Purple Fig Club: The Book Thief
And the year winds down further, which means we have only two books left to read! It's almost that time again to decide if you're up for another year of the book club. I, for one, have been enjoying it, even though it's a lot of work to create all of these blog posts, for many reasons: it keeps me in touch with all of you, it presents me with amazing books I wouldn't normally have read or even known about, and it keeps me reading!
So, feel free to start letting me know if you're in for another year or if it's become too much of a commitment (I have thick skin, so be honest) and then we can move forward from there. But for now, let's talk about another wonderful book (hopefully you thought so too): The Book Thief.
So, once again, I'm going to do my darndest to share some of my thoughts while not stealing anyone's thunder or saying everything there is to be said (although, in the case of this book, I think it would be hard to do). I think I'll discuss by theme.
There are so many interesting characters in this book and not a single one is wasted.
Frau Holtzapfel has a harsh exterior, but really just misses interacting with others while her sons are at war. When Liesel comes to read to her, she comes back to life a little. Ilsa Hermann is a devastated mother who can barely pick herself up after the death of her son and slowly adopts Liesel by letting her come in and steal her books, and in turn she lets Liesel begin to heal her.

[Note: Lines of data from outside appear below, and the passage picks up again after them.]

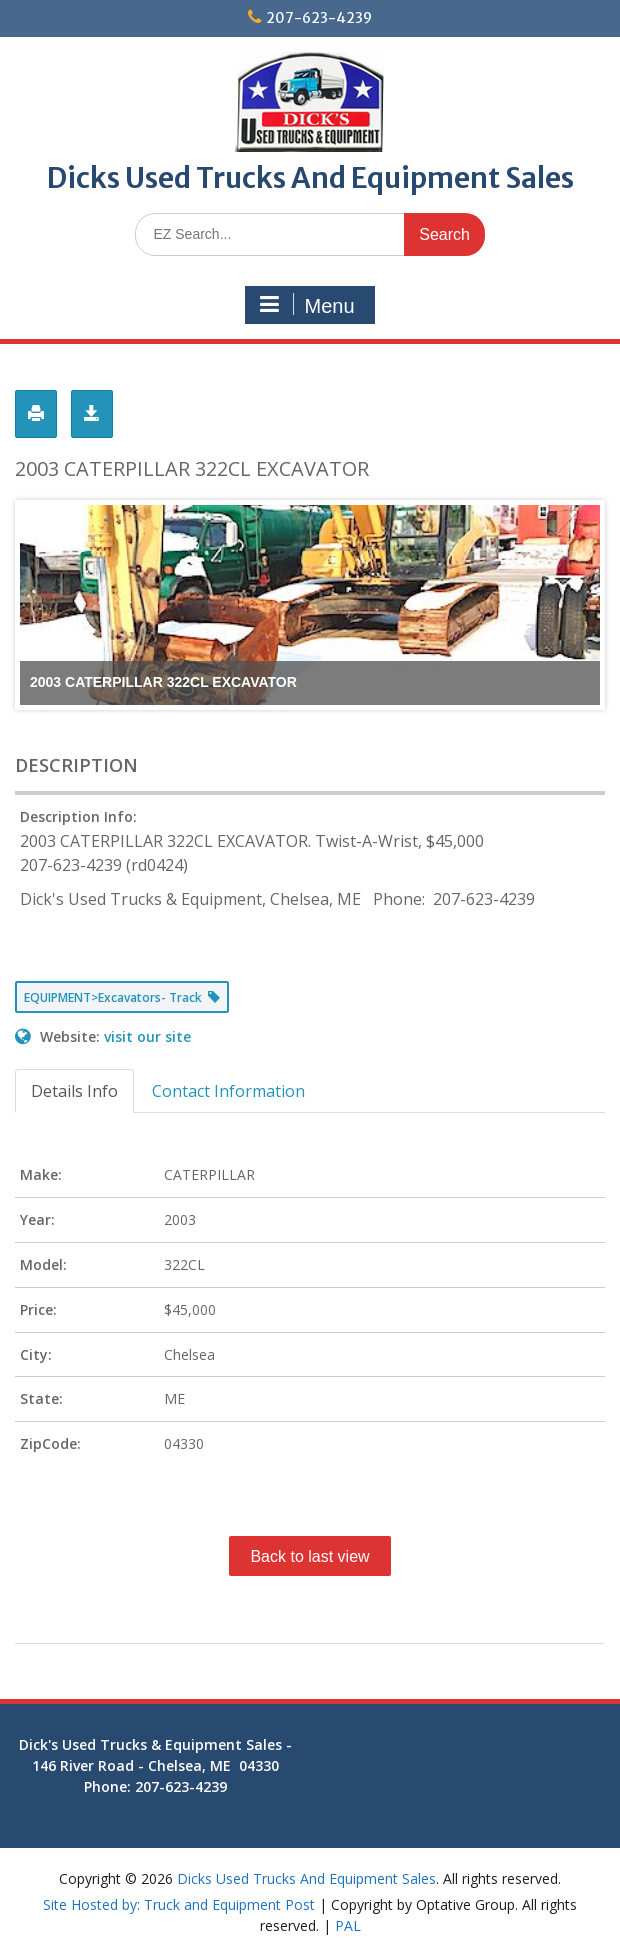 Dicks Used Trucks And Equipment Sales (310, 178)
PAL (348, 1925)
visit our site (147, 1036)
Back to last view (309, 1556)
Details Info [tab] (74, 1091)
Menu (307, 305)
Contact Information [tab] (228, 1091)
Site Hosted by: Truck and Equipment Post (179, 1904)
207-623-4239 (319, 18)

Rosa, the adoptive mother who verbally berates everyone, but truly cares for them as well. Hans, the adoptive father, who is kind to a fault and teaches Liesel many valuable lessons. Max, the escaping Jew, who becomes a part of their family and Liesel's older brother -- who paints pictures on the wall and writes stories for her to help her understand who he is and how he sees the world.
Rudy, the best friend who faces struggles of his own but is always there to support Liesel.
This book was so rich in people that I wonder how the author was able to create not just one or two, but countless fascinating people who all had something important to teach us.
And, last thought under this category, the last page of the book leaves us with a perfect statement for how evil and how beautiful people can be, and we get it from the mouth of Death:
"I am haunted by humans."
As with many things that happened before we were born, it's often hard to think about 1930s-1940s Germany as anything other than World War II and the facts we learned in history class, but that picture doesn't begin to dive into all of the stories being lived out at that time.
Beyond the war and the bombs and the holocaust, there were lots of individual stories -- and I love this portrait of a child just starting to grow up at this tumultuous time. A person who didn't just go through this lengthy event, but whose whole life was shaped by it.
The beginnings, in which Rudy and Liesel do lots of silly and stupid things, including ice over the road in order to steal food from a boy on a bicycle. I almost died laughing during this story (while also feeling horrified, of course). In the middle of Nazi Germany, kids are still kids.
I will forever picture Rudy as the boy who painted himself black and ran around as fast as his legs would carry him, proclaiming that he was Jesse Owens.
And then, as they begin to get older, and become more aware of the things going on around them, we get to see them react to the horrors of this time, the many repercussions of Hitler's actions trickling down and causing suffering.
They begin to realize how much is wrong with the world they are living in.
One of my favorite moments was after Hans let Liesel try champagne with him while at one of his painting jobs. Both a childish and very mature (and touching) reaction:
"In the basement, when she wrote about her life, Liesel vowed that she would never drink champagne again, for it would never taste as good as it did on that warm afternoon in July."
I hope this doesn't sound too morbid, but I loved the concept of using the personification of Death to tell this story for two reasons.
Firstly, because he is a presence that is able to see anything that happens and therefore has knowledge that a human narrator would not possess.
Secondly, because he is able to provide fascinating insight on the situations he is telling us about. His statement about how young men in war think they are running at each other, but really, they are running toward Death struck me powerfully.
His care and concern over the souls he transports away at the moment of dying was an interesting picture as well. Not Death as the dark one who comes to ruin people's lives, but Death as the being whose job it is to witness the end of each life, without taking any joy in it.
"Believe me when I tell you that I picked up each soul that day as if it were newly born. I even kissed a few weary, poisoned cheeks. I listened to their last gasping cries. Their vanishing words. I watched their love visions and freed them from their fear."
For a book about a girl who grows up in Nazi Germany, I don't think the author could have chosen a more perfect narrator.
And, on the subject of death, I will admit that I ugly-cried during the last 30 minutes of reading. Has anyone seen the movie? I'm not sure I can bring myself to watch it. (I still haven't been able to make myself watch The Fault in Our Stars, by the way.)
1. What were some of your favorite moments in this book?
2. Beside the main character, which one person stood out to you and why?
3. There is an ongoing theme about the power of words -- words were what brought Hitler to power, words from a small girl that returned joy to a suffering Jew, words that seemed so helpless when Liesel needed them the most. Do you agree that words alter the course of lives? And what thoughts do you take with you after reading the words in this book?